Lydia Hunn
Nexus Projects Gallery
Could there be such a thing as “New Image Sculpture”? Richard Marshall’s catalogue for the 1979 Whitney show, to rephrase it somewhat, advertised Imagist painting as representation under new management: realism pensioned off; abstraction hired as consultant. True to inflated times and a pinched economy, the new image has been cut back, pruned of all but the most essential identifying characteristics, yet it remains “emotive,” psychological and highly suggestive if sometimes mysterious. Consider, in this light, the “Flashers” of Rosemarie Castoro, the cradles and ladders of Harmony Hammond, the fleeing figure of Judy Pfaff—all schematized references to real world entities, all strongly allusive, often anthropomorphic. Or zoomorphic. If Susan Rothenberg’s horses can be New Image, why not Deborah Butterfield’s? NIP members Lois Lane’s and Denise Green’s fanned forms are emblematic, so what does that make Barbara Zucker’s cock-of-the-walk constructions? Both Green and Jennifer Bartlett simplify architectural shapes; so do any number of sculptors.
Most of these sculptures are discrete, “isolated and removed from associative backgrounds” (as Marshall describes the figure/ground disjunction on many New Image canvases), which is to say they are not site-specific.
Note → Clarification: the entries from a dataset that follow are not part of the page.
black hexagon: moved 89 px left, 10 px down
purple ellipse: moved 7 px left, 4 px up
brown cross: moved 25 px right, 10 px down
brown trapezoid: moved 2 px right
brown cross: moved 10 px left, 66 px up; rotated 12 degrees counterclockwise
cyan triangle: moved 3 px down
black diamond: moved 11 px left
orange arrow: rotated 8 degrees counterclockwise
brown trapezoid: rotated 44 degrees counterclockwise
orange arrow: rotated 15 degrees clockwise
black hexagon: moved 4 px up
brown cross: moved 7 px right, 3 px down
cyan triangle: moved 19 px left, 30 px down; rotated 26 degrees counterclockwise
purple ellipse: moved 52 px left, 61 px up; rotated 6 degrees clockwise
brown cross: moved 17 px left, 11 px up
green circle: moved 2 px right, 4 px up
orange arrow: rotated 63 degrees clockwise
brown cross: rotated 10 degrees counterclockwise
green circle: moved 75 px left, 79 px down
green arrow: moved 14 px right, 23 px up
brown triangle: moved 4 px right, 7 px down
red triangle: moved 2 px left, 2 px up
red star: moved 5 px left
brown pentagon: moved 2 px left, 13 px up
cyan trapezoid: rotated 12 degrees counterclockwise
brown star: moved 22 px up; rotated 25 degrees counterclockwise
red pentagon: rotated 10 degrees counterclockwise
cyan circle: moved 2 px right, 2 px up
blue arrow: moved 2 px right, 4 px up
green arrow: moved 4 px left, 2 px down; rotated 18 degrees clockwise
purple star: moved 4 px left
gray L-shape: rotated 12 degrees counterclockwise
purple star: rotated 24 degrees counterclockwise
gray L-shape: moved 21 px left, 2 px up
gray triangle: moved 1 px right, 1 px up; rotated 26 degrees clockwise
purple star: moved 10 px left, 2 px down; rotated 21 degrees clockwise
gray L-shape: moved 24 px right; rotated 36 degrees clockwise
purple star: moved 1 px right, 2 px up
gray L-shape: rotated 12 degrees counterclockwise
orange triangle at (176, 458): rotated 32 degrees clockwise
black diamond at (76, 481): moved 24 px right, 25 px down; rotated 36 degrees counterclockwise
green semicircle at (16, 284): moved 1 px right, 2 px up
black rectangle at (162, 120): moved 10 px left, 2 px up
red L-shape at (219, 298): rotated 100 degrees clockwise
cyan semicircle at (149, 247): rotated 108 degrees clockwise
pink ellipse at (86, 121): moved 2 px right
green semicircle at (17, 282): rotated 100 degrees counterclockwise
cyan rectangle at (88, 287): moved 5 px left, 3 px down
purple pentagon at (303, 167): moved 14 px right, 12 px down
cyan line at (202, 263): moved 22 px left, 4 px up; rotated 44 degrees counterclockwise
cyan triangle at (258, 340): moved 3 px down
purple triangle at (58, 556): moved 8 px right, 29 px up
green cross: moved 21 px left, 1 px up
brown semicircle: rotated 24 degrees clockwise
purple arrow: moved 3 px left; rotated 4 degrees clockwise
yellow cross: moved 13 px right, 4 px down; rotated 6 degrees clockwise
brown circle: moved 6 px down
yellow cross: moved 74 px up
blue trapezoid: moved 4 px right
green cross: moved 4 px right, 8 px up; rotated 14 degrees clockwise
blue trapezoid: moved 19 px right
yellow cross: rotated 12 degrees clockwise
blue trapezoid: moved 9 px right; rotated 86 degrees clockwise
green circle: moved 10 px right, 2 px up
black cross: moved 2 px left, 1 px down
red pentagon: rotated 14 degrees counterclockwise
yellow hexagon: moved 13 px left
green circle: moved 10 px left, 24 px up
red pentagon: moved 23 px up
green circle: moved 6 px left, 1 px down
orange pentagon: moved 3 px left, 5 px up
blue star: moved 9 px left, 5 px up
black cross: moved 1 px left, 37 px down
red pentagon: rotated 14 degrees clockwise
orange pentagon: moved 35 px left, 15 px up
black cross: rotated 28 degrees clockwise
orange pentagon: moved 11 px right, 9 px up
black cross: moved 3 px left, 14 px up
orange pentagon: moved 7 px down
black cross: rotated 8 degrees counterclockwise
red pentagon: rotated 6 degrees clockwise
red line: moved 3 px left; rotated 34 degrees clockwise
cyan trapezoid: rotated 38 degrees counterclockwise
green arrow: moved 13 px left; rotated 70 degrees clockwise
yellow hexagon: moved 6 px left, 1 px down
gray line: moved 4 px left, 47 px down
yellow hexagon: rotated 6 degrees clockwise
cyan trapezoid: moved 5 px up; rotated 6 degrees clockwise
Although Butterfield’s horses are wrapped in the dandruff of their environment, and Pinchas Cohen Gan’s small detached figures are leeched by fragments of corners, walls, shelves, floors, these are wrenchings out of context, free-floating impieties.
Maybe Joel Shapiro started it all, maybe not, but the imagery of Lydia Hunn (a New Image sculptor if ever there was one), at least, owes a debt to him. Take houses, for example. She’s done them (who hasn’t?), but she may be one of the few artists who can still “do” houses in a way that surprises. A house is never a home in Hunn’s 1979 cardboard “House Trap” series; rather, set in a ring, it is the maw of the trap, a piece of cheese, a victim. Always black, always ringed, this house of Saturn offers the fittingly saturnine notion of the family demesne (or is it demise?) as planet, a world locked in grim immutable orbit. On the wall, as relief, tilting forward out of its circle, the stylized facade becomes a spearhead, an arrow, a hostile missile of some sort. On the floor, skeletal in black bars, lurching crazily, it reminds one of the crooked man who perforce had a crooked house, suggesting its own doggerel of parsimony, dishonesty, and decrepitude. With all internal structure reduced to a single staircase, arson can’t be ruled out either.
Stairs are important to Hunn. In a recent work, three miniature pink ladders lean up against three curtains cascading down a wall to collect in pools on the floor. The accompanying words, “My father’s hats in tidy rows give me great pleasure,” juxtaposed with the thrice reiterated ideogram for elopement (a ladder against a window) collate into a classic Oedipal romance, with its attendant irresolution. Although the order of the father becomes the order of the universe, since his compulsiveness is mirrored in the segmentation of the ladder which leads to the wholism of the night sky or all-over-white-on-black pattern of the fabric, the stairway to heaven remains blocked, literally curtained off.
Indeterminate narrative is an option of the new imagery, and Hunn’s tale of the double bind of family life is continued in Hard/Soft, the Nexus exhibit of performance props presented here as sculpture. Now inside with the furniture, appliances, and human occupants, Hunn expands the plot. The regimentation of people through the family is extended to the regimentation of nature through mechanization. Biological reproduction produces automatons: Mom or “womom,” if you will, is a rag doll hanging crucified on a clothesline, ready to be jerked about by a pulley. Combining endless clichés of a martyred existence, Mom is all strung out, or better, like a wet rag, all wrung out, which is the point of view that separates this piece from Lois Lane’s clothesline paintings. Likewise, inorganic recycling—matter, remember, can be neither created nor destroyed—produces machines. Multicolored plywood toasters on the floor are labelled this way: “As rock is turned into sand/So minerals become millions of toasters.” The colonists believed that the devil hid in corners and so we understand their penchant for corner cupboards as a kind of exorcism. Hunn’s corner TV set is probably the only one in existence. Ghosts may be a persistent problem of television reception, but this is a matter of fighting the devil (mechanization) with his own strongest weapon. There are more houses here of corrugated box material, and an armchair shaped like Shapiro’s, but brushy green with antimacassars; these and all the other items have the abbreviated, pared-down look of trapped creatures who have gnawed off their own limbs—streamlined for escape.